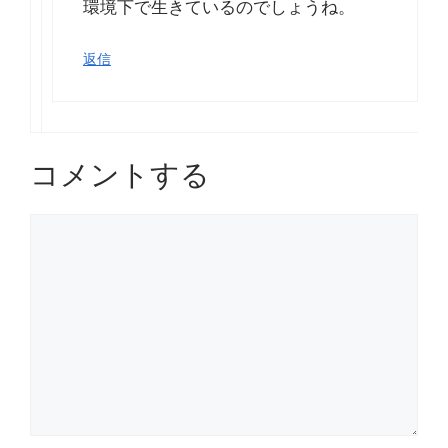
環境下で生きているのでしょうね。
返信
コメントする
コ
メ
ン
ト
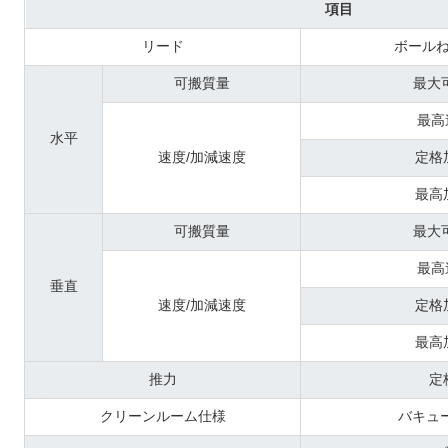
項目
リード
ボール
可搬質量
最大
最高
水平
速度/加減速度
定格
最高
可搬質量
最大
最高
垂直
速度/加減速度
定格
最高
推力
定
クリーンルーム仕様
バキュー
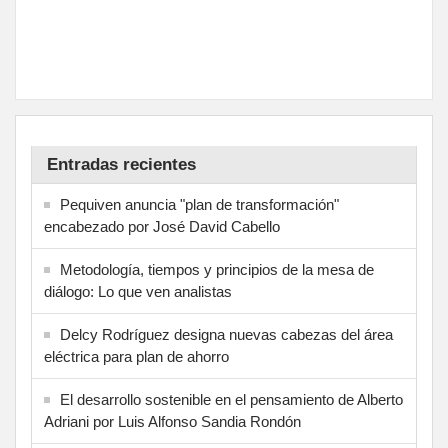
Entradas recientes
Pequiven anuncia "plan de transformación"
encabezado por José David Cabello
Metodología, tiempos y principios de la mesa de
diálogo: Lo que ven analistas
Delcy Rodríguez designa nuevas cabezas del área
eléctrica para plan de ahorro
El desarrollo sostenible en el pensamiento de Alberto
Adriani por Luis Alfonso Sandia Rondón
==
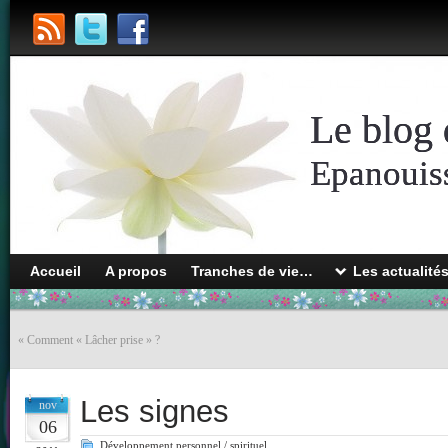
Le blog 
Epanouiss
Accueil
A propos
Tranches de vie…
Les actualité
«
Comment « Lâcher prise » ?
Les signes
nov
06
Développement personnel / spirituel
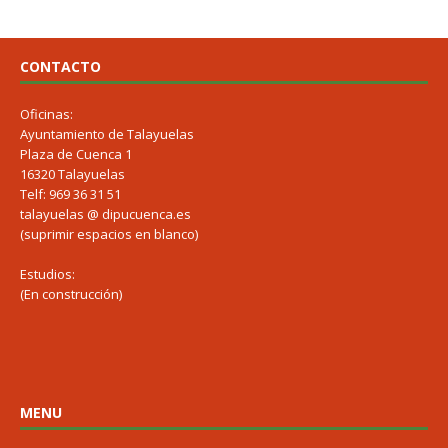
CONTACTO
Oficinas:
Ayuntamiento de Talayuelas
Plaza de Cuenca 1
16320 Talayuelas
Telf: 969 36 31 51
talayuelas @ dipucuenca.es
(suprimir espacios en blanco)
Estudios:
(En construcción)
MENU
==
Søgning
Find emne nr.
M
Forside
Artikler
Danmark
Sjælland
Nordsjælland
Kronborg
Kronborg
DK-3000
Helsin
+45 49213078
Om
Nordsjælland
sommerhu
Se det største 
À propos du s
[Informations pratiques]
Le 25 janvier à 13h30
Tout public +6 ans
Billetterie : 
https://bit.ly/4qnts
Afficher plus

== Exercise description ==
Read the lines above. Gather those in which the string "plan" is found.

== Result of this exercise ==
Pequiven anuncia "plan de transformación"
eléctrica para plan de ahorro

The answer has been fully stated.